Records provided START

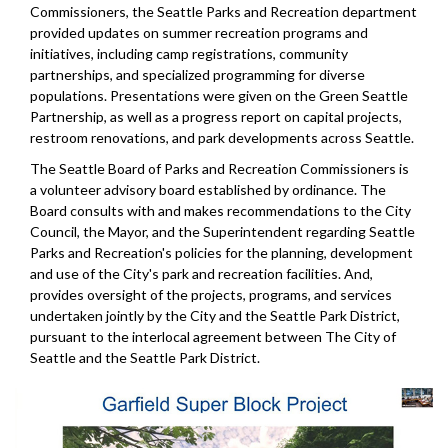
Commissioners, the Seattle Parks and Recreation department
provided updates on summer recreation programs and
initiatives, including camp registrations, community
partnerships, and specialized programming for diverse
populations. Presentations were given on the Green Seattle
Partnership, as well as a progress report on capital projects,
restroom renovations, and park developments across Seattle.
The Seattle Board of Parks and Recreation Commissioners is
a volunteer advisory board established by ordinance. The
Board consults with and makes recommendations to the City
Council, the Mayor, and the Superintendent regarding Seattle
Parks and Recreation's policies for the planning, development
and use of the City's park and recreation facilities. And,
provides oversight of the projects, programs, and services
undertaken jointly by the City and the Seattle Park District,
pursuant to the interlocal agreement between The City of
Seattle and the Seattle Park District.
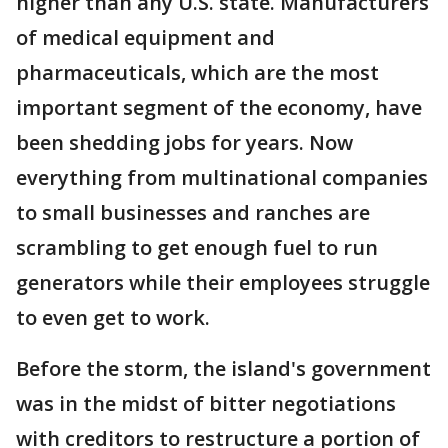
higher than any U.S. state. Manufacturers
of medical equipment and
pharmaceuticals, which are the most
important segment of the economy, have
been shedding jobs for years. Now
everything from multinational companies
to small businesses and ranches are
scrambling to get enough fuel to run
generators while their employees struggle
to even get to work.
Before the storm, the island's government
was in the midst of bitter negotiations
with creditors to restructure a portion of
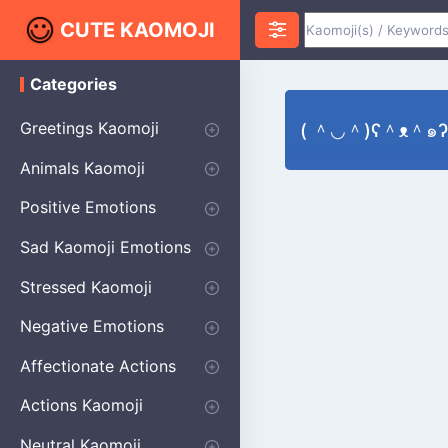
CUTE KAOMOJI
Categories
K
a
o
Greetings Kaomoji
( ＾◡＾)ʕ＾ᴥ＾๑ʔ B
m
o
Hello
Thank You
Good Morning
Good Night
Salute
Waving
Star
Heart
Animals Kaomoji
j
i
Cats
Dogs
Bears
Birds
Rabbits
Fish
Frogs
Mice
Pigs
Sheep
Spiders
Puppy
Positive Emotions
Happy
Smug
Agreement
Excited
Hopeful
Love
Blushing
Shy
Thumbs Up
Sympathy
Laughing
Sparkle
Sad Kaomoji Emotions
Sad Kaomoji
Unhappy
Grumpy
Crying
Dpressed
Hurt
Stressed Kaomoji
Surprised
Confused
Nervous
Doubtful
Fearful
Worried
Shock Kaomoji
Negative Emotions
Anger
Disapproval
Thumbs Down
Disgust
Affectionate Actions
Hugging
Kissing
Love Eyes
Romantic Text
Winking
Cheering
Actions Kaomoji
exercising
Dancing
Magic
Running
Singing
Sleeping
writing
Bow
Fluffy Kaomoji
Neutral Kaomoji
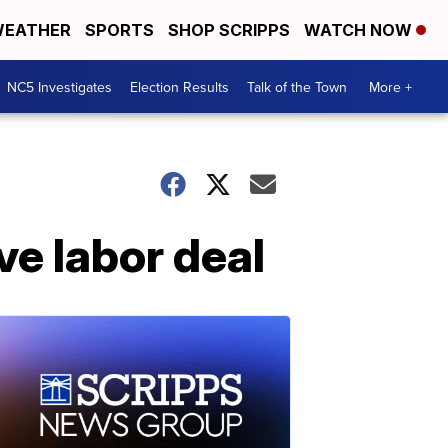
EATHER
SPORTS
SHOP SCRIPPS
WATCH NOW
NC5 Investigates
Election Results
Talk of the Town
More +
ve labor deal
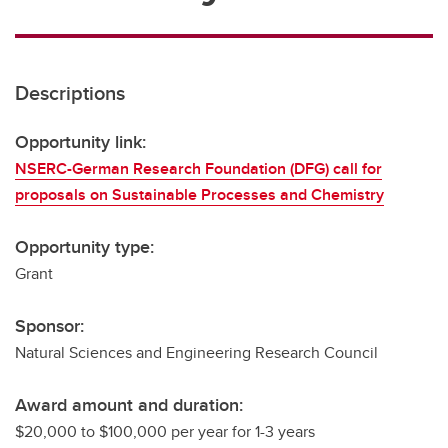
Descriptions
Opportunity link:
NSERC-German Research Foundation (DFG) call for
proposals on Sustainable Processes and Chemistry
Opportunity type:
Grant
Sponsor:
Natural Sciences and Engineering Research Council
Award amount and duration:
$20,000 to $100,000 per year for 1-3 years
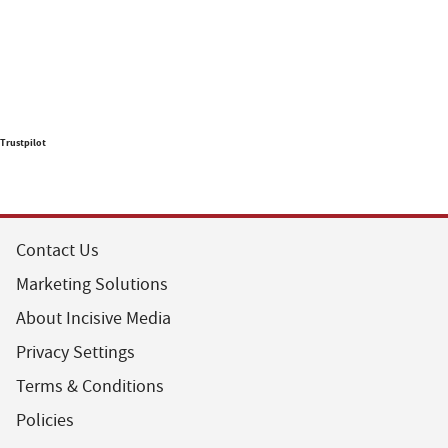
Trustpilot
Contact Us
Marketing Solutions
About Incisive Media
Privacy Settings
Terms & Conditions
Policies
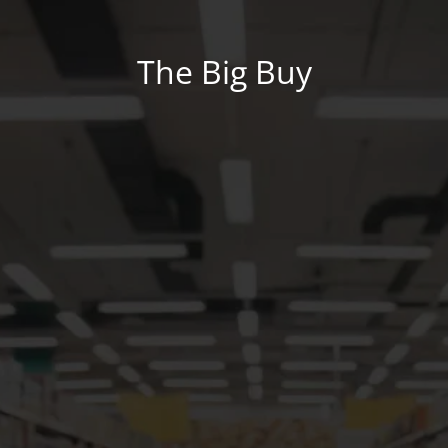
The Big Buy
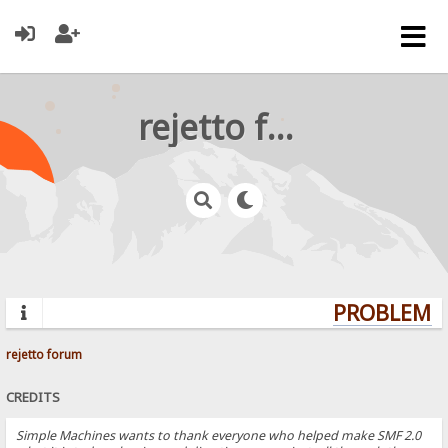
rejetto forum
PROBLEMS?
rejetto forum
CREDITS
Simple Machines wants to thank everyone who helped make SMF 2.0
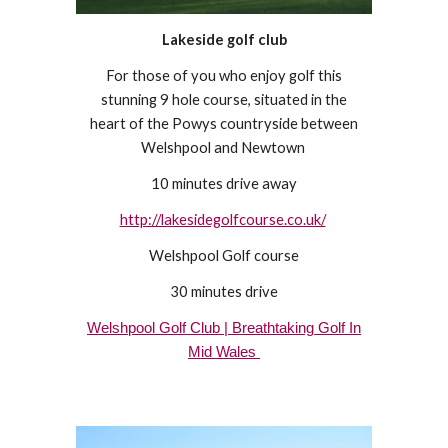
Lakeside golf club
For those of you who enjoy golf this
stunning 9 hole course, situated in the
heart of the Powys countryside between
Welshpool and Newtown
10 minutes drive away
http://lakesidegolfcourse.co.uk/
Welshpool Golf course
30 minutes drive
Welshpool Golf Club | Breathtaking Golf In
Mid Wales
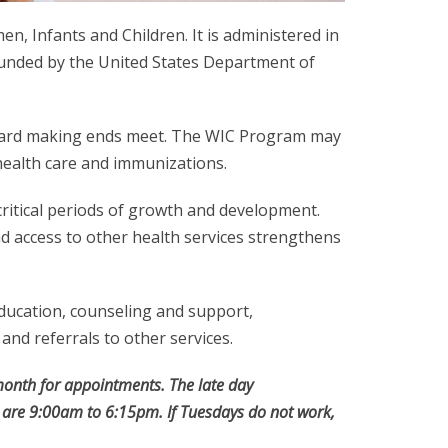
, Infants and Children. It is administered in
funded by the United States Department of
e hard making ends meet. The WIC Program may
 health care and immunizations.
critical periods of growth and development.
d access to other health services strengthens
education, counseling and support,
and referrals to other services.
onth for appointments. The late day
 are 9:00am to 6:15pm. If Tuesdays do not work,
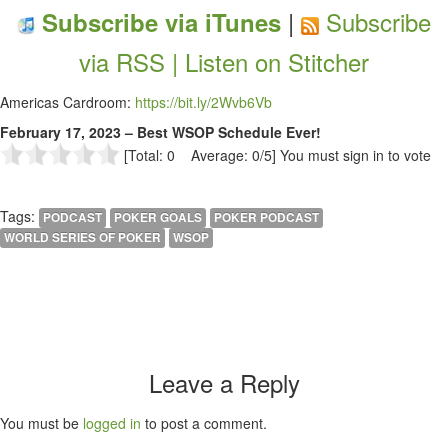
|
Subscribe
Subscribe via iTunes
via RSS |
Listen on Stitcher
Americas Cardroom:
https://bit.ly/2Wvb6Vb
February 17, 2023 – Best WSOP Schedule Ever!
[Total: 0 Average: 0/5]
You must sign in to vote
Tags:
PODCAST
POKER GOALS
POKER PODCAST
WORLD SERIES OF POKER
WSOP
Leave a Reply
You must be
logged in
to post a comment.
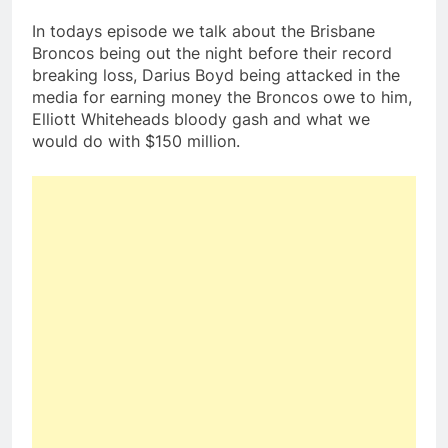
In todays episode we talk about the Brisbane
Broncos being out the night before their record
breaking loss, Darius Boyd being attacked in the
media for earning money the Broncos owe to him,
Elliott Whiteheads bloody gash and what we
would do with $150 million.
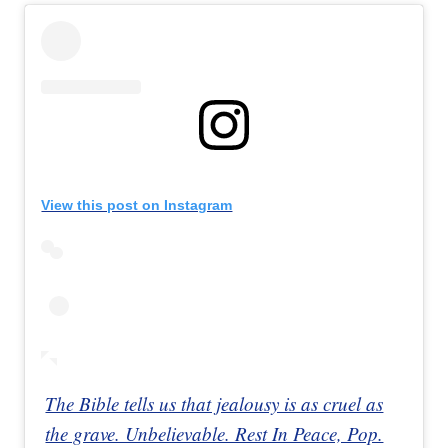
View this post on Instagram
The Bible tells us that jealousy is as cruel as
the grave. Unbelievable. Rest In Peace, Pop.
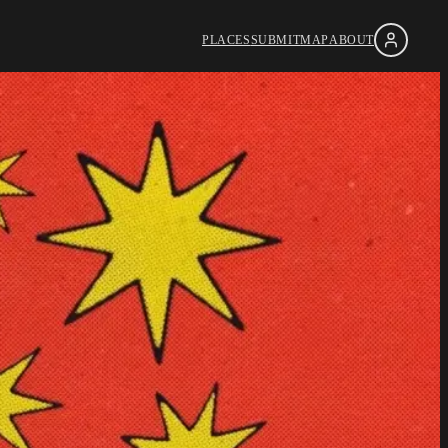
PLACES
SUBMIT
MAP
ABOUT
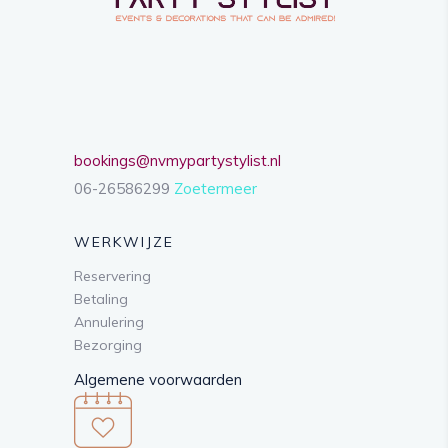
bookings@nvmypartystylist.nl
06-26586299
Zoetermeer
WERKWIJZE
Reservering
Betaling
Annulering
Bezorging
Algemene voorwaarden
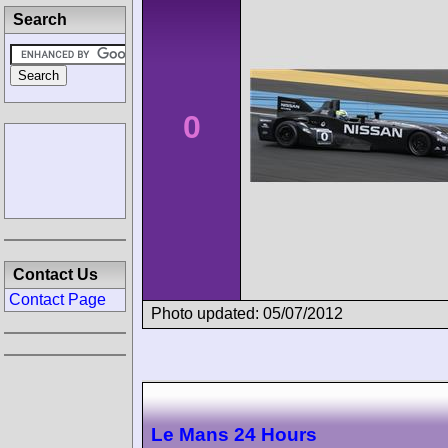
Search
0
Contact Us
Contact Page
Photo updated: 05/07/2012
Le Mans 24 Hours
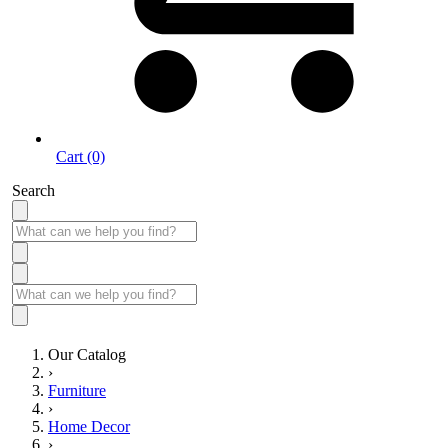
Cart (0)
Search
Our Catalog
›
Furniture
›
Home Decor
›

Records provided END

*Exercise objective*
Your response must consist of the lines from the beginning of the data through the line containing "Descriptions", transcribed exactly, with no pictures.

*Solved exercise*
Commissioners, the Seattle Parks and Recreation department
provided updates on summer recreation programs and
initiatives, including camp registrations, community
partnerships, and specialized programming for diverse
populations. Presentations were given on the Green Seattle
Partnership, as well as a progress report on capital projects,
restroom renovations, and park developments across Seattle.
The Seattle Board of Parks and Recreation Commissioners is
a volunteer advisory board established by ordinance. The
Board consults with and makes recommendations to the City
Council, the Mayor, and the Superintendent regarding Seattle
Parks and Recreation's policies for the planning, development
and use of the City's park and recreation facilities. And,
provides oversight of the projects, programs, and services
undertaken jointly by the City and the Seattle Park District,
pursuant to the interlocal agreement between The City of
Seattle and the Seattle Park District.
higher than any U.S. state. Manufacturers
of medical equipment and
pharmaceuticals, which are the most
important segment of the economy, have
been shedding jobs for years. Now
everything from multinational companies
to small businesses and ranches are
scrambling to get enough fuel to run
generators while their employees struggle
to even get to work.
Before the storm, the island's government
was in the midst of bitter negotiations
with creditors to restructure a portion of
CUTE KAOMOJI
Categories
K
a
o
Greetings Kaomoji
( ＾◡＾)ʕ＾ᴥ＾๑ʔ B
m
o
Hello
Thank You
Good Morning
Good Night
Salute
Waving
Star
Heart
Animals Kaomoji
j
i
Cats
Dogs
Bears
Birds
Rabbits
Fish
Frogs
Mice
Pigs
Sheep
Spiders
Puppy
Positive Emotions
Happy
Smug
Agreement
Excited
Hopeful
Love
Blushing
Shy
Thumbs Up
Sympathy
Laughing
Sparkle
Sad Kaomoji Emotions
Sad Kaomoji
Unhappy
Grumpy
Crying
Dpressed
Hurt
Stressed Kaomoji
Surprised
Confused
Nervous
Doubtful
Fearful
Worried
Shock Kaomoji
Negative Emotions
Anger
Disapproval
Thumbs Down
Disgust
Affectionate Actions
Hugging
Kissing
Love Eyes
Romantic Text
Winking
Cheering
Actions Kaomoji
exercising
Dancing
Magic
Running
Singing
Sleeping
writing
Bow
Fluffy Kaomoji
Neutral Kaomoji
EATHER
SPORTS
SHOP SCRIPPS
WATCH NOW
NC5 Investigates
Election Results
Talk of the Town
More +
ve labor deal
Descriptions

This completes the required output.